Le reste, imitation du, passé, vaine redite, copie servile, pesé comme un poids mort, tombe comme une pauvre chose morte, dépouille vide dont il ne demeure rien.
Pour que l'arbre vive, il faut que de nouveaux bourgeons percent à ses branches, dès que les derniers fruits ont achevé de mûrir.
Notre siècle renie les hommes aux âmes timorées : ils ne sont* pas les vrais sages, ils ne sont pas les maîtres clairvoyants. Chante des chants nouveaux, peins des aubes neuves. Que ton art soit affranchi, que tes enfants soient audacieux comme l'ont été les meilleurs de nos pères.
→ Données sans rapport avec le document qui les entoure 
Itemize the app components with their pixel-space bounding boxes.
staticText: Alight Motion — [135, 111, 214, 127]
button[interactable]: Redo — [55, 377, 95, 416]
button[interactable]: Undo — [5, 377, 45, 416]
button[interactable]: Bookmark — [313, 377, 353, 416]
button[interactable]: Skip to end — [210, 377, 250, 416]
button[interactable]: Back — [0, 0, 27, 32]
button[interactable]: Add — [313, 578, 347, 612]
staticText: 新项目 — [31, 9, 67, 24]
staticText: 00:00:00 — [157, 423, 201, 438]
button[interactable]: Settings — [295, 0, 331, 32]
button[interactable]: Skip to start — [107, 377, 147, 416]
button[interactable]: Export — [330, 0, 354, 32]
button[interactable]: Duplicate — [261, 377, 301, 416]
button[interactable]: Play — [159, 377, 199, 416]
La Beauté veut que ses amants sachent renouveler sans cesse les joyaux dont ils ornent son visage immortel.
Marcel Batilliat.




En prime, Marcel Batilliat, par Gabriel Reuillard

— Comment le définir? — Homme de lettres ? — Oui. sans doute ; mais de quelle espèce ? — Littérateur ? — Vous n'avez pas quelque chose de moins prétentieux ? — Attendez. Attendez. Il nous reste écrivain. — Il nous reste écrivain ; c'est entendu. Mais tous ceux qui écrivent, et dans tous les genres, sont des écrivains. Ce qu'il y a précisément de suprêmement original dans cet écrivain, c'est que, en compagnie de l'artiste, l'homme ne se trouve pas mal. Ils n'ont pas besoin de deux chambres séparées. et c'est rudement agréable par ce temps de crise du logement !
Pas de vie privée, pas de vie publique ; mais la vie — simplement — la vie tout court, riche et belle matière dont on fabrique des bouquins.
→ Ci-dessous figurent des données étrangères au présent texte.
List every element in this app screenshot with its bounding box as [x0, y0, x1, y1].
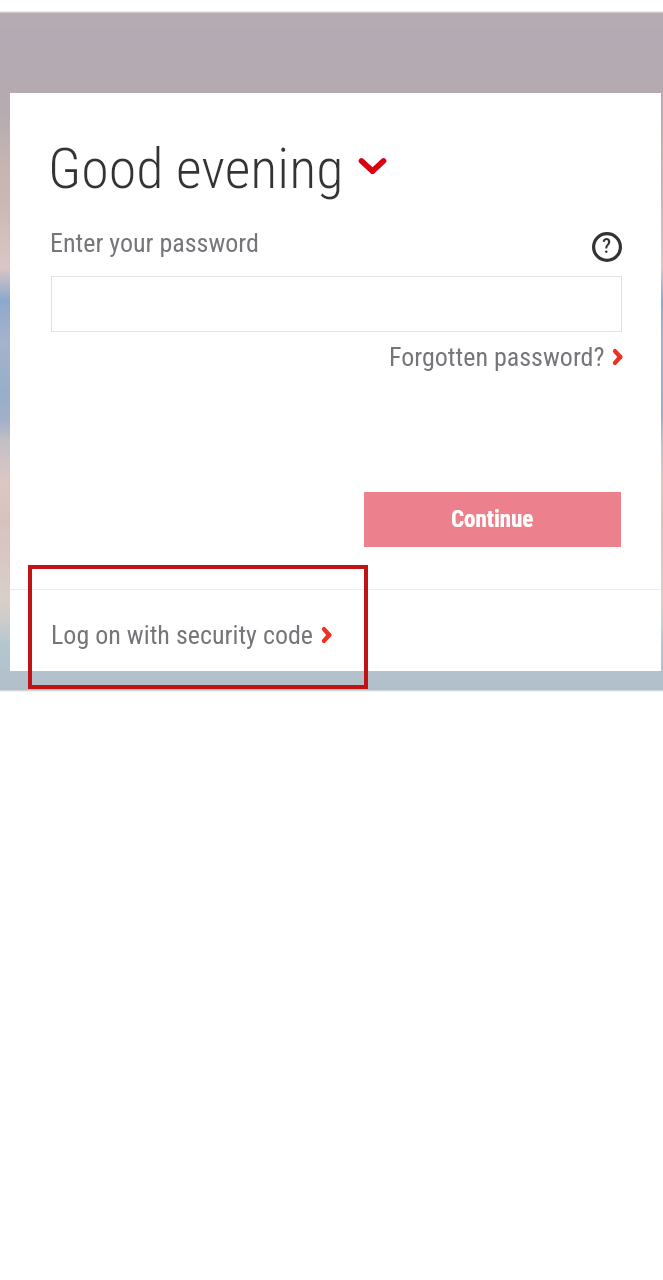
- staticText: ?: [602, 234, 612, 259]
- staticText: Enter your password: [50, 228, 259, 258]
- staticText: Log on with security code: [51, 620, 314, 650]
- button[interactable]: Continue: [364, 492, 621, 547]
- button[interactable]: Help: [584, 224, 630, 270]
- button[interactable]: [51, 276, 622, 332]
- staticText: Continue: [451, 506, 534, 533]
- staticText: Good evening: [48, 136, 344, 202]
- staticText: Forgotten password?: [389, 342, 605, 372]
- button[interactable]: Forgotten password?: [389, 342, 622, 372]
- button[interactable]: Good evening: [48, 136, 386, 202]
- button[interactable]: Log on with security code: [10, 590, 661, 671]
Réalisme, bien sûr ! Mais pourquoi pas idéalisme aussi ? N'est-ce point l'esprit qui met sa lumière autour de cette simple pomme sur une table qui fait un des tableaux les plus émouvants du « père » Chardin ?
Oui, une pomme sur une table ; mais avec beaucoup d'âme autour, comme dit l'autre. Et voilà que de cette minuscule toile peinte jaillit toute l'odeur de la campagne...
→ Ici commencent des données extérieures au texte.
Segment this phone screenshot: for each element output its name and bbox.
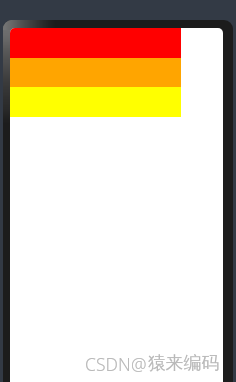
staticText: CSDN [85, 352, 131, 376]
staticText: @ [131, 352, 147, 376]
button[interactable]: Red block [10, 28, 181, 58]
staticText: 猿来编码 [148, 352, 220, 374]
Zola, pour lequel il conserve un véritable culte, les symbolistes sont les deux grandes, influences de M. Marcel Batilliat., tendances extrêmes entre lesquels il y a place pour toutes les nuances. Et ces nuances, on les trouve tout au long de la palette qui va de Chair mystique (1897) à La Loi de l'Amour (1921) en passant par La Beauté (1900), Versailles-aux-Fantômes (1902), La Joie (1905). La Vendée aux Genêts (1908), La Liberté (1913), etc., etc.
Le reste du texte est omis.